Objective: To investigate the effects of exosomes from adipose-derived stem cells (ADSCs) on peripheral nerve regeneration, and to find a new treatment for peripheral nerve injury.
Methods: Thirty-six adult Sprague Dawley (SD) rats (male or female, weighing 220-240 g) were randomly divided into 3 groups ( n=12). Group A was the control group; group B was sciatic nerve injury group; group C was sciatic nerve injury combined with exosomes from ADSCs treatment group. The sciatic nerve was only exposed without injury in group A, and the sciatic nerve crush injury model was prepared in groups B and C. The SD rats in groups A and B were injected with PBS solution of 200 μL via tail veins; the SD rats in group C were injected with pure PBS solution of 200 μL containing 100 μg exosomes from ADSCs, once a week and injected for 12 weeks. At 1 week after the end of the injection, the rats were killed and the sciatic nerves were taken at the part of injury. The sciatic nerve fiber bundles were observed by HE staining; the SCs apoptosis of the sciatic nerve tissue were detected by TUNEL staining; the ultrastructure and SCs autophagy of the sciatic nerve were observed by transmission electron microscope.
Results: Gross observation showed that there was no obvious abnormality in the injured limbs of group A, but there were the injured limbs paralysis and muscle atrophy in groups B and C, and the degree of paralysis and muscle atrophy in group C were lighter than those in group B. HE staining showed that the perineurium of group A was regular; the perineurium of group B was irregular, and there were a lot of cell-free structures and tissue fragments in group B; the perineurium of group C was more complete, and significantly well than that of group B. TUNEL staining showed that the SCs apoptosis was significantly increased in groups B and C than in group A, in group B than in group C ( P<0.01).

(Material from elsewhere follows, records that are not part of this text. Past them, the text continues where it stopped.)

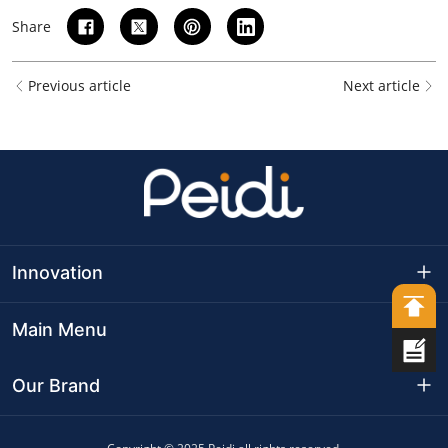
Share
Previous article
Next article
Innovation
Production Base
Main Menu
Production Capacity
Company Culture
Our Brand
R&D Capabilities
Development Path
MeatyWay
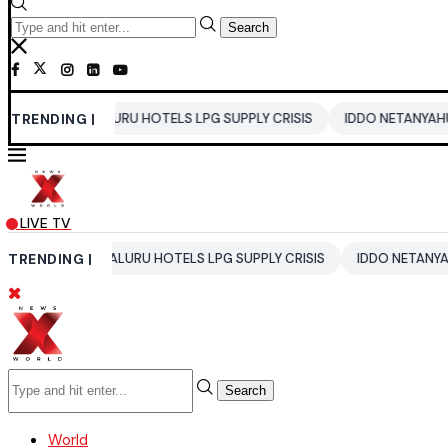
Search
NGALURU HOTELS LPG SUPPLY CRISIS
TRENDING |
IDDO NETANYAHU
ALI KH
LIVE TV
ENGALURU HOTELS LPG SUPPLY CRISIS
TRENDING |
IDDO NETANYAHU
ALI 
Search
World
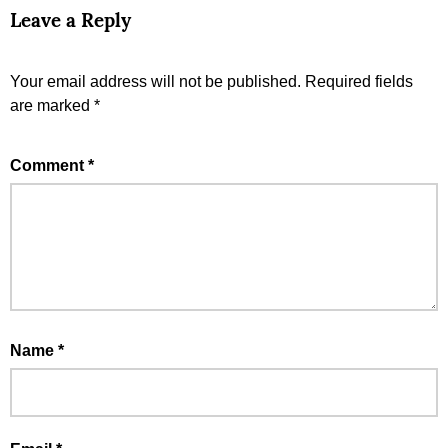
Leave a Reply
Your email address will not be published.
Required fields
are marked
*
Comment
*
Name
*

Transmission electron microscope observation showed that the SCs autophagosomes in groups B and C were significantly increased than those in group A, but the autophagosomes in group C were significantly lower than those in group B.

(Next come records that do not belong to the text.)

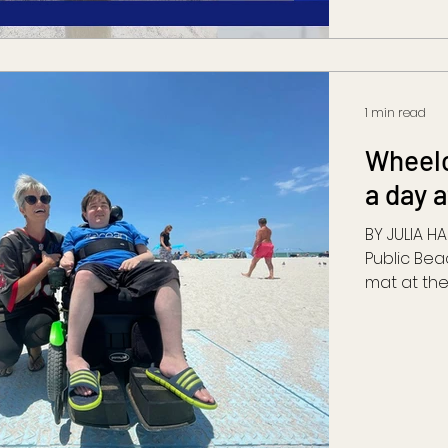
1 min read
Wheelc
a day 
BY JULIA H
Public Bea
mat at the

Conclusion: The exosomes from ADSCs can promote the peripheral nerve regeneration. The mechanism may be related to reducing SCs apoptosis, inhibiting SCs autophagy, and reducing nerve Wallerian degeneration.

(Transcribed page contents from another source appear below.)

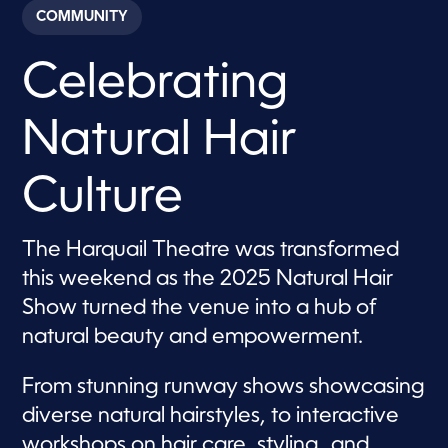
c
COMMUNITY
o
n
d
Celebrating
s
o
f
3
Natural Hair
3
s
e
c
Culture
o
n
d
s
The Harquail Theatre was transformed
this weekend as the 2025 Natural Hair
Show turned the venue into a hub of
natural beauty and empowerment.
From stunning runway shows showcasing
diverse natural hairstyles, to interactive
workshops on hair care, styling, and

目的: 探讨脂肪干细胞(adipose-derived stem cells,ADSCs)来源外泌体对周围神经损伤后再生的影响,为周围神经损伤寻找新的治疗方法。.
方法: 将 36 只成年 SD 大鼠(雌雄不限,体质量 220~240 g)随机分成 3 组,每组 12 只。A 组为正常对照组,B 组为坐骨神经挤压损伤组,C 组为 ADSCs 来源外泌体治疗坐骨神经挤压损伤组。A 组仅暴露坐骨神经后直接缝合切口,B、C 组制备坐骨神经挤压损伤模型;术后次日开始,A、B 组于大鼠尾静脉注射 PBS 液 200 μL,C 组注射含 100 μg ADSCs 来源外泌体的 PBS 液 200 μL,每周注射 1 次,连续 12 周。注射结束 1 周后处死大鼠,取损伤处坐骨神经,分别行大体观察、HE 染色观察神经束情况、TUNEL 检测坐骨神经雪旺细胞(Schwann cells,SCs)凋亡情况,透射电镜观察坐骨神经超微结构和 SCs 自噬情况。.
结果: 大体观察示 A 组患肢无明显异常,B、C 组患肢瘫痪、肌肉萎缩,但 C 组瘫痪及肌肉萎缩程度轻于 B 组。HE 染色示,A 组神经束膜形态规则;B 组神经束形态破坏、束膜不规则,有较多无细胞结构和组织碎片;C 组神经束膜较完整,明显优于 B 组。TUNEL 检测示,B、C 组 SCs 凋亡细胞数显著多于 A 组,B 组显著多于 C 组,差异均有统计学意义( P<0.01)。透射电镜观察示,B、C 组 SCs 自噬体较 A 组明显增加,但 C 组少于 B 组。.
结论: ADSCs 来源外泌体对周围神经损伤后再生有一定促进作用,其机制可能与减少 SCs 凋亡、抑制其自噬、减轻神经瓦勒变性有关。.
Keywords: Exosome; adipose-derived stem cells; nerve regeneration; peripheral nerve injury; rat.